25 avril
Tu vois les soldats pénétrer sur le
quai, nonchalants, leur fusil-mitrailleur orienté en légère diagonale
descendante. Leur gilet pare-balles muni de multiples poches, leur baggy de
camouflage, leur béret blindé couleur cassis écrasé. Car il est blindé, non, ou
alors ce sont des casques qu’ils portaient, et ils étaient d’une autre
couleur ? Tu les vois mais tu ne les regardes pas vraiment, tu es envahi
d’une bouffée d’anxiété haineuse envers les porteurs de mort qu’on envoie se
promener dans la ville pour nous protéger. Colère contre cette modernité
politique si rétrograde, fallacieuse et vaine. Tellement que tu ne
vois pas l’amie que tu étais venu attendre à sa descente du train, il
faut qu’elle s’interpose et te sourie. Les soldats, je leur envoie de l’amour,
et cela ne m’affecte plus du tout, te recommande-t-elle.

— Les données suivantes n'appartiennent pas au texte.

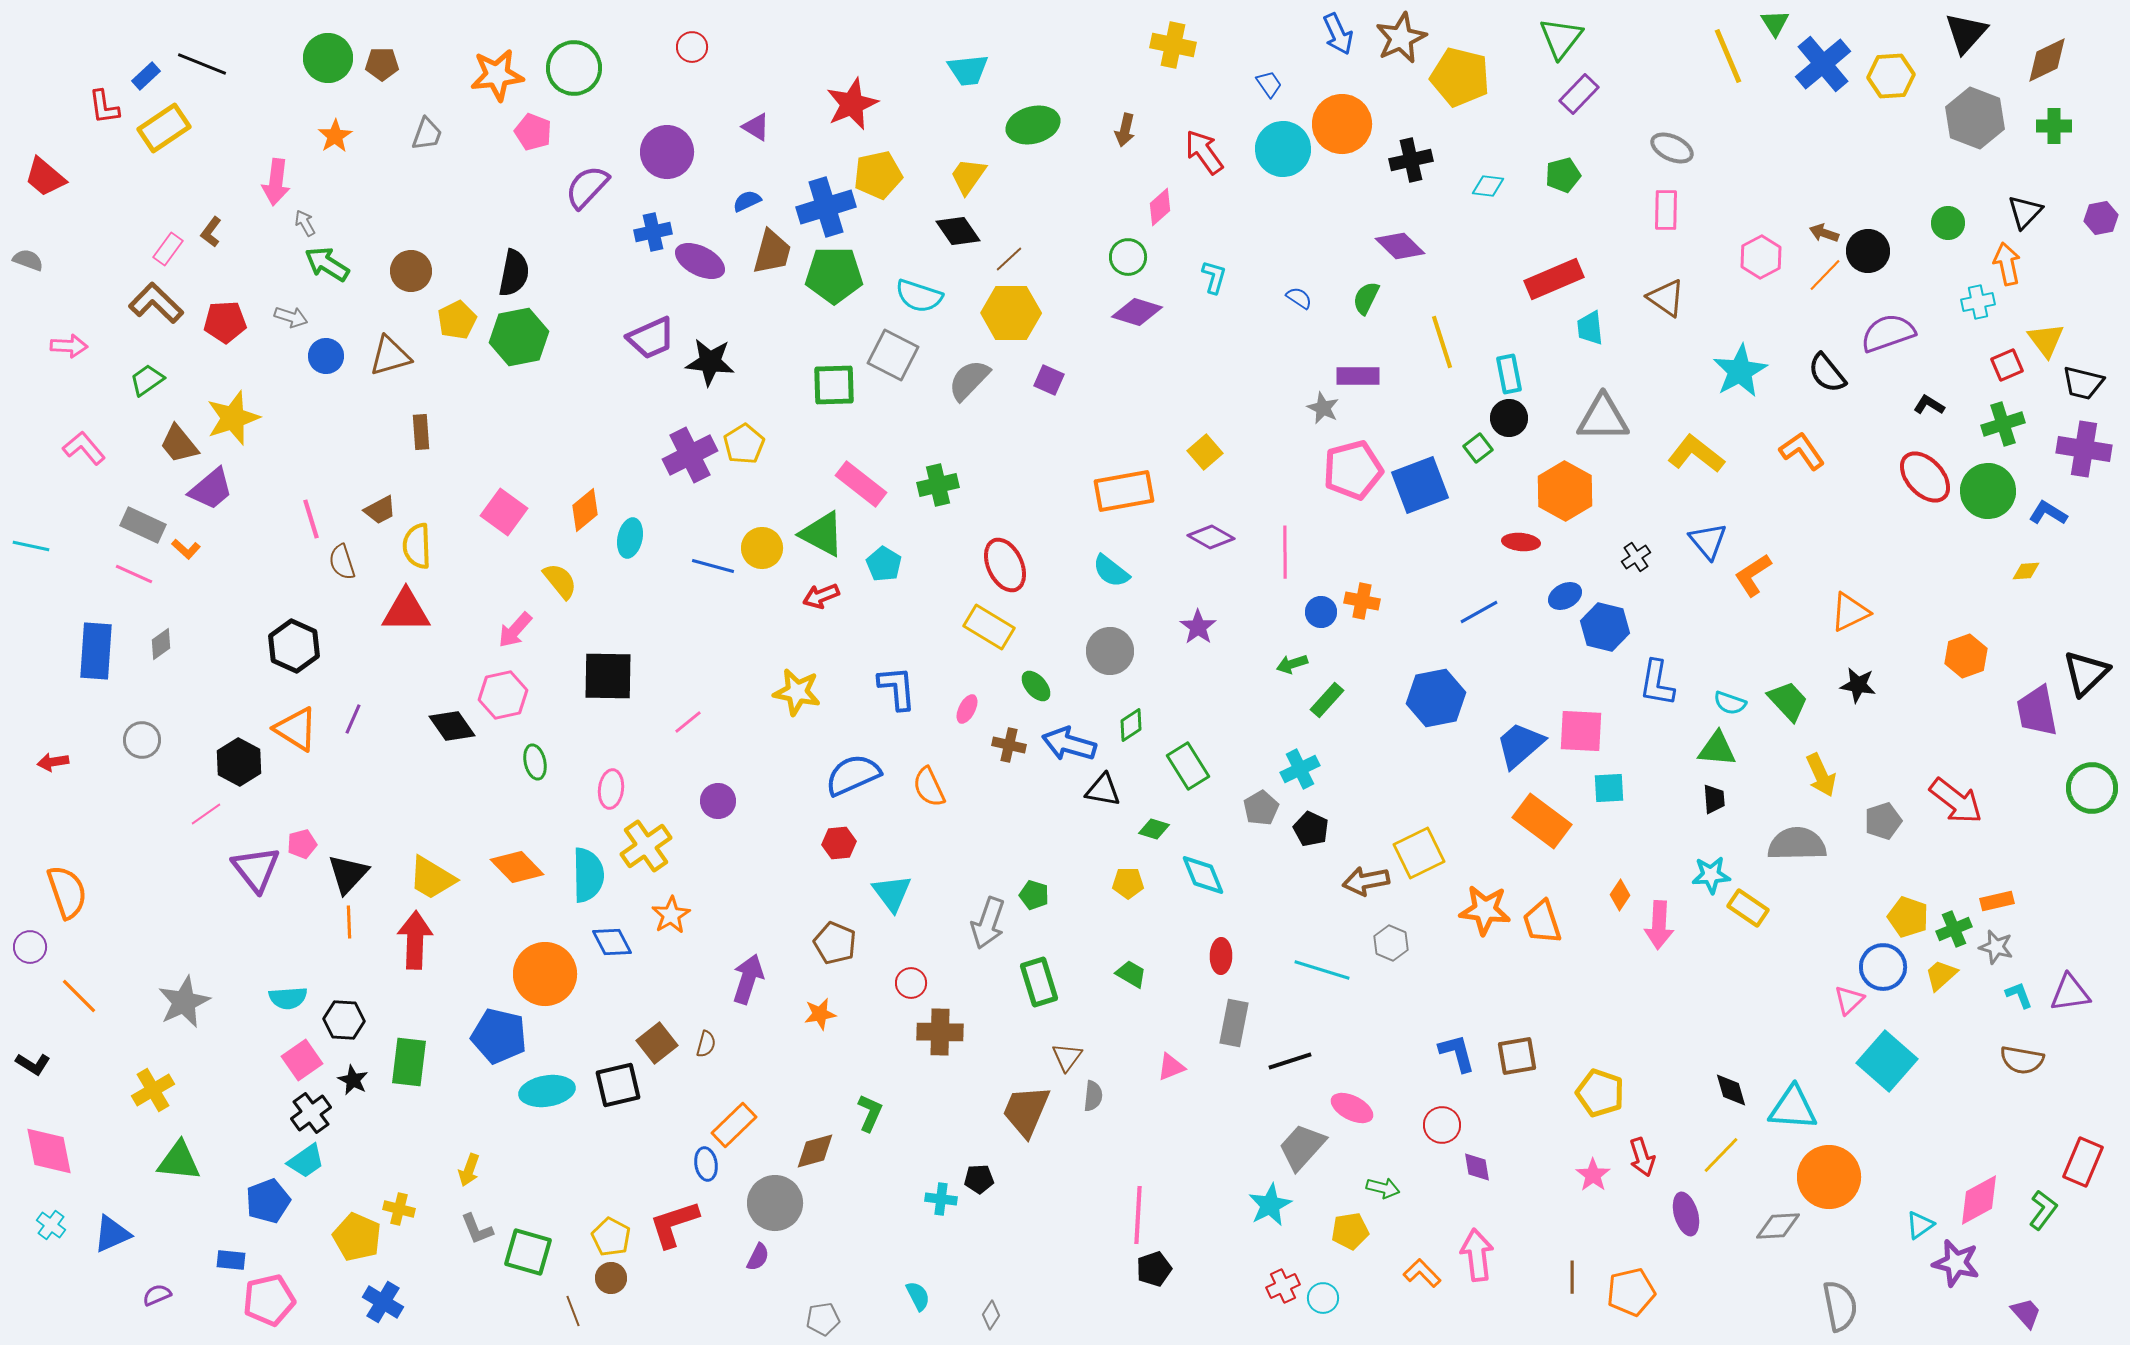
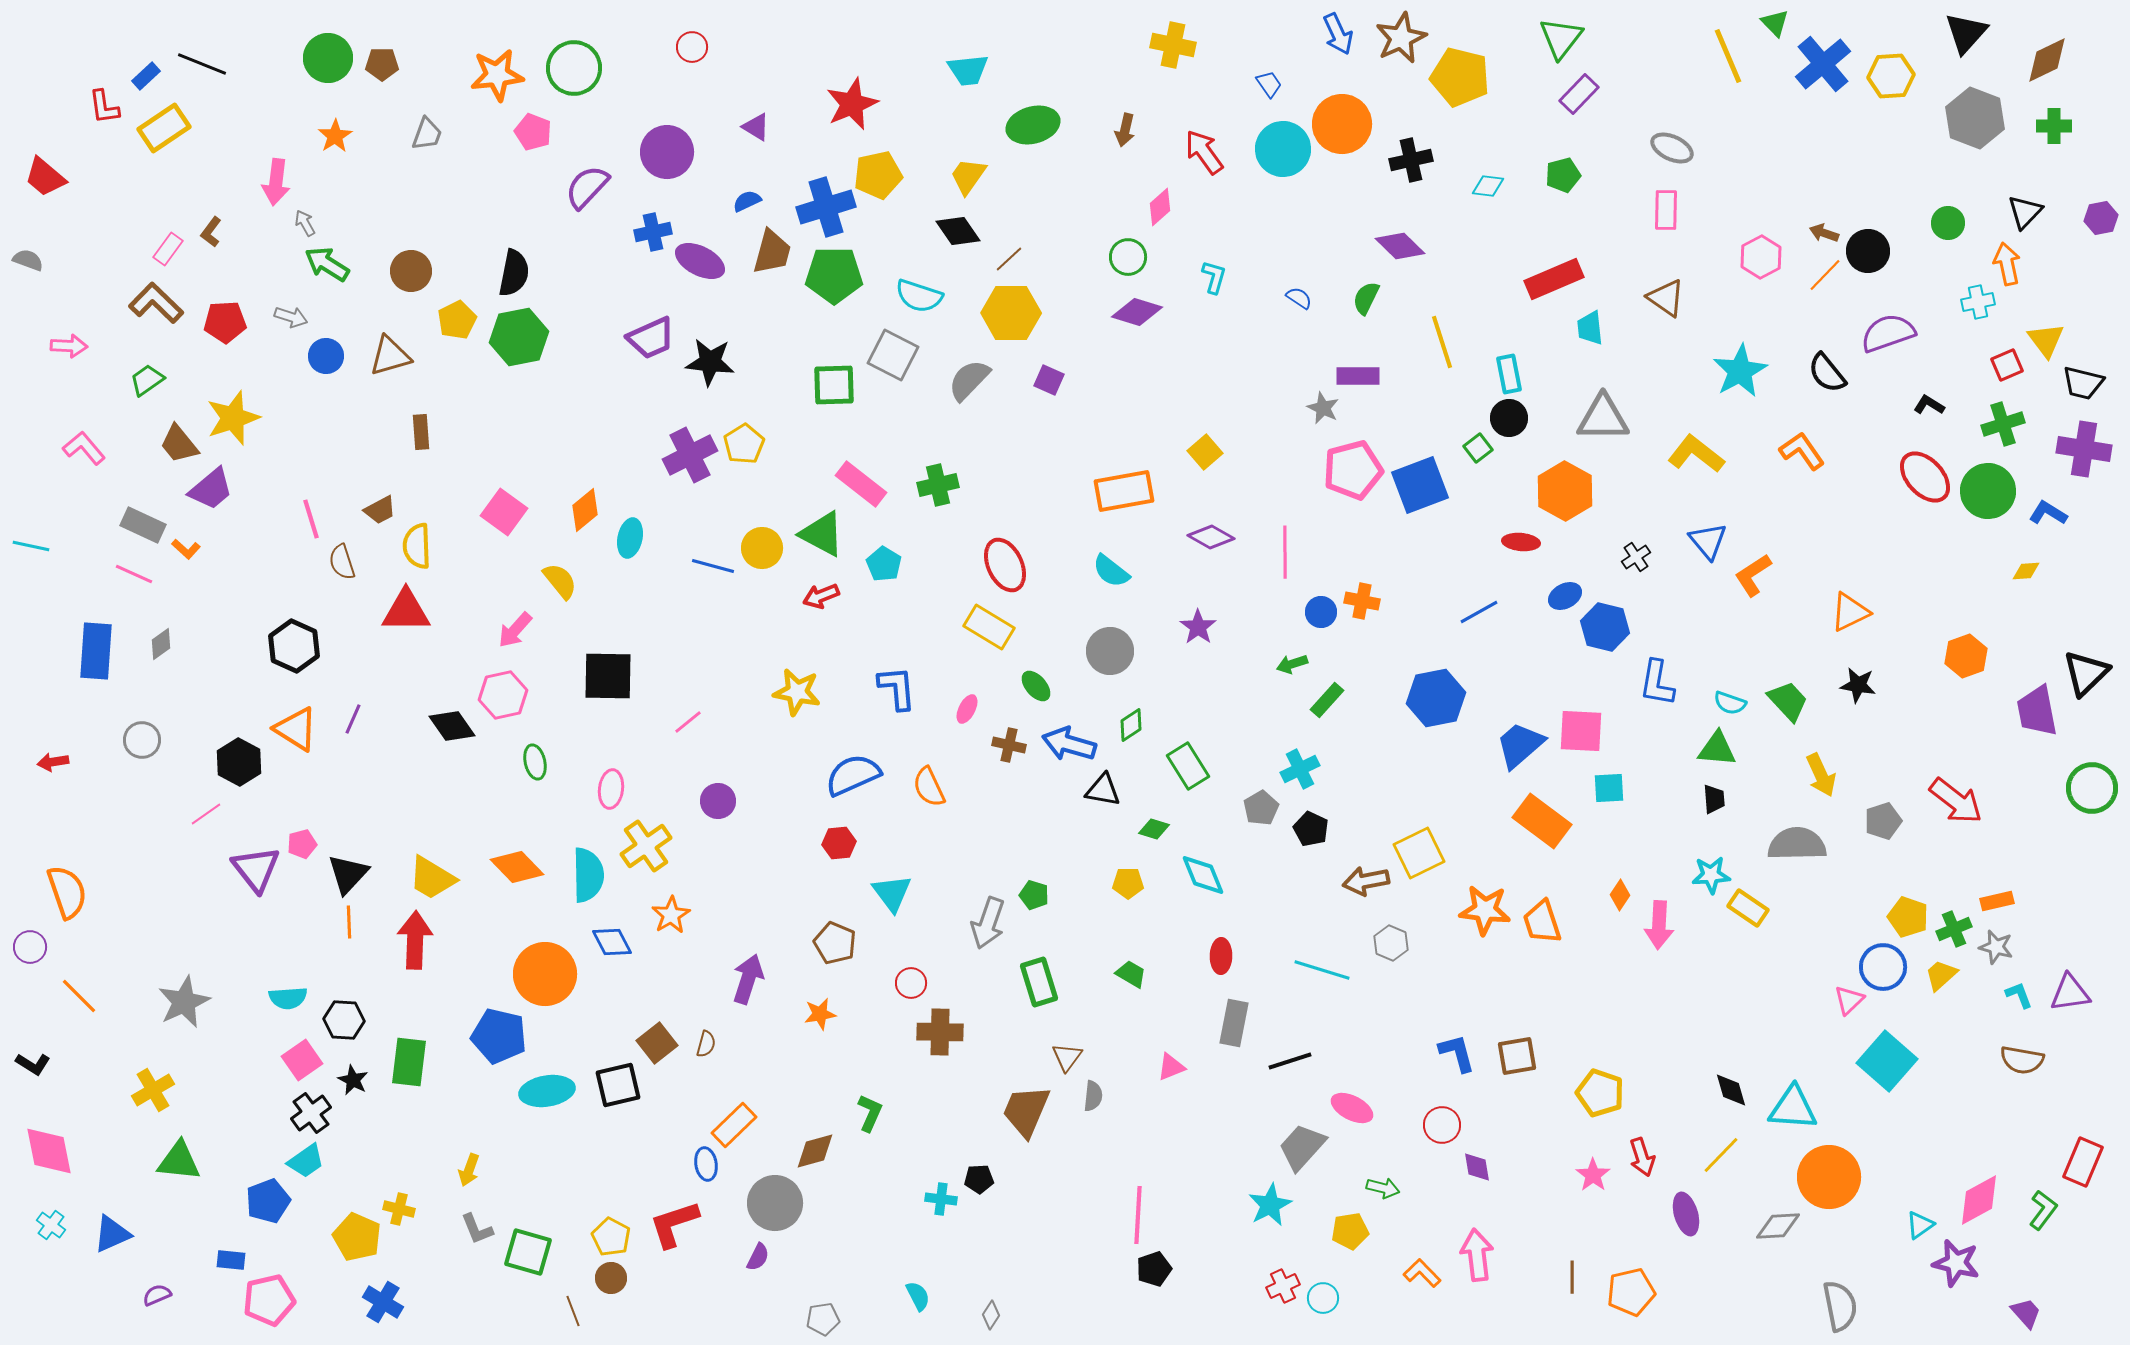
green triangle at (1775, 23): rotated 12 degrees counterclockwise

Ce qui change, c’est la dimension
du désir que tu inspires. On est toujours étranger aux reconfigurations qui
s’opèrent chez les autres, tu dois l’accepter, tu ne voudrais pas que quiconque
se charge de changer tes meubles de place pour marquer l'arrivée du printemps. Ce sont tes accommodements, c’est toi qui dois vivre ici. Tant que tu vis seul. La différence,
quand tu étais enfant, tenait dans ta méconnaissance. Tu n’avais pas de vision
d’ensemble, tu partais de l’observation des dessins sur le tapis, du dessous
d’une table, d’un caillou ramassé par terre, d’une croûte de sang séché sur ton
genou. Ton paradis se cantonnait à ta hauteur de vue. Ainsi les pollutions du
monde t’apparaissaient, sinon esthétiques, du moins ludiques. À présent tu
rigoles moins ; ton sens de la beauté te tue à petit feu.